1.G.18 The SARS-CoV Fusion Peptide in the Spike Glycoprotein Precursor (SARS-FP) Family
The severe acute respiratory syndrom (SARS) coronavirus (CoV) fusion peptide is within the spike glycoprotein precursor. The fusion peptide is a C-terminal 19 aas peptide, in the spike glycoprotein precursor of 1255 aas (Apellániz et al. 2014). Members of this family have a central CDD/Pfam Spike_rec_bind domain and a large C-terminal Corona_S2 domain. 120 references have been published on this and related proteins as of 3/2020. Generally, a stretch of 20-25 amino acids located at the N-terminus of the fusion protein, known as a fusion peptide, plays a decisive role in the fusion process. The stalk model of membrane fusion postulated a common route of bilayer transformation for stalk, transmembrane contact, and pore formation, and the fusion peptide is believed to facilitate bilayer transformation to promote membrane fusion (Meher and Chakraborty 2021).
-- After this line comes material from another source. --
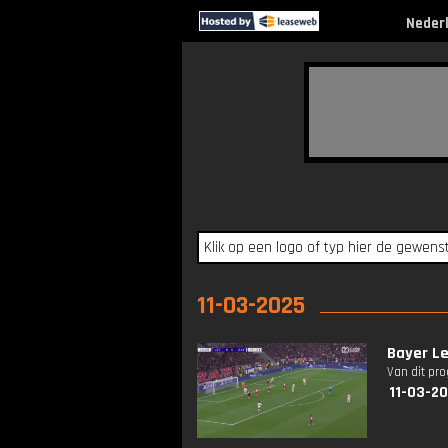
Neder
11-03-2025
Bayer L
Van dit pr
11-03-2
Single-domain antibodies (nanobodies) bind tightly to Spike and neutralize SARS-Co/V-2 (Schoof et al. 2020; Xiang et al. 2020. A cell-based system combined with flow cytometry has been used to evaluate antibody responses against SARS-CoV-2 transmembrane proteins in patients with COVID-19 (Martin et al. 2022).
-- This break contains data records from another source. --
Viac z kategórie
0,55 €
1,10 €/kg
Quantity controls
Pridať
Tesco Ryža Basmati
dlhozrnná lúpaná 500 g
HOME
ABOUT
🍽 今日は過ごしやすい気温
The coronavirus spike protein (S) forms the distinctive virion surface structures that are characteristic of this viral family, appearing in negatively stained electron microscopy as stems capped with spherical bulbs. These structures are essential for the initiation of infection through attachment of the virus to cellular receptors followed by fusion to host cell membranes (Ye et al. 2004). The S protein can also mediate the formation of syncytia in infected cells. It is a large type I (1 TMS) protein, and all except a short carboxy-terminal segment of S constitutes the ectodomain. For the prototype coronavirus mouse hepatitis virus (MHV), S protein assembly into virions is specified by the carboxy-terminal segment, which comprises the transmembrane domain and the endodomain. Ye et al. 2004 genetically dissected these domains in the MHV S protein to localize the determinants of S incorporation into virions. Assembly competence maps to the endodomain of S, which is sufficient to target the protein for incorporation into the virion. The charge-rich carboxy-terminal region of the endodomain plays a major role. The adjacent cysteine-rich region of the endodomain is critical for fusion.
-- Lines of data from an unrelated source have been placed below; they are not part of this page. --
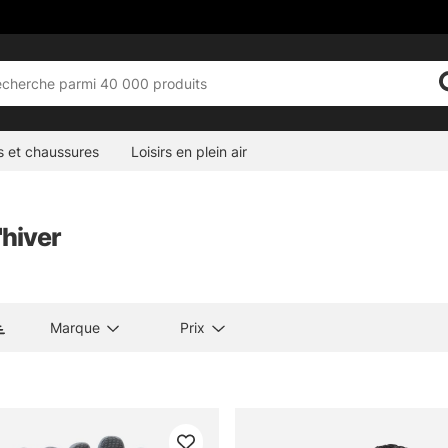
s et chaussures
Loisirs en plein air
'hiver
Marque
Prix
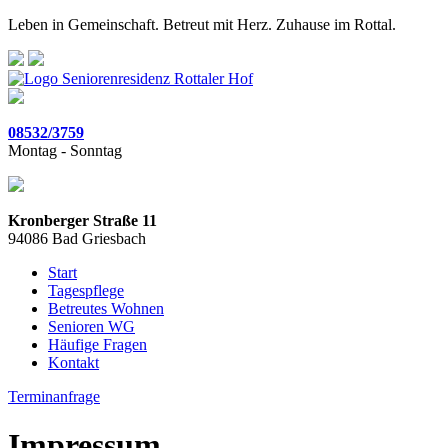
Leben in Gemeinschaft. Betreut mit Herz. Zuhause im Rottal.
08532/3759
Montag - Sonntag
Kronberger Straße 11
94086 Bad Griesbach
Start
Tagespflege
Betreutes Wohnen
Senioren WG
Häufige Fragen
Kontakt
Terminanfrage
Impressum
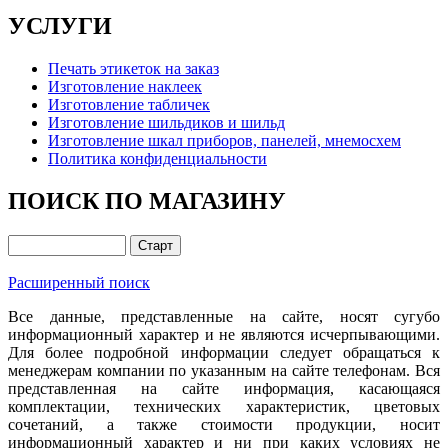
УСЛУГИ
Печать этикеток на заказ
Изготовление наклеек
Изготовление табличек
Изготовление шильдиков и шильд
Изготовление шкал приборов, панелей, мнемосхем
Политика конфиденциальности
ПОИСК ПО МАГАЗИНУ
Расширенный поиск
Все данные, представленные на сайте, носят сугубо
информационный характер и не являются исчерпывающими.
Для более подробной информации следует обращаться к
менеджерам компании по указанным на сайте телефонам. Вся
представленная на сайте информация, касающаяся
комплектации, технических характеристик, цветовых
сочетаний, а также стоимости продукции, носит
информационный характер и ни при каких условиях не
Wrapp et al. 2020 determined a 3.5-Å-resolution cryo-EM structure of the 2019-nCoV S trimer in the prefusion conformation. The predominant state of the trimer has one of the three receptor-binding domains (RBDs) rotated up in a receptor-accessible conformation. They also provided biophysical and structural evidence that the 2019-nCoV S protein binds angiotensin-converting enzyme 2 (ACE2) with higher affinity than does severe acute respiratory syndrome (SARS)-CoV S. They tested several published SARS-CoV RBD-specific monoclonal antibodies and found that they did not have appreciable binding to 2019-nCoV S (Wrapp et al. 2020). By using cryo-electron tomography, Tai et al. 2021 observed both prefusion and postfusion spikes in beta-propiolactone-inactivated SARS-CoV-2 virions and solved the in situ structure of the postfusion spike at nanometer resolution. Compared to previous reports, the six-helix bundle fusion core, the glycosylation sites, and the location of the transmembrane domain were clearly resolved. They observed oligomerization patterns of the spikes on the viral membrane, likely suggesting a mechanism of fusion pore formation (Tai et al. 2021).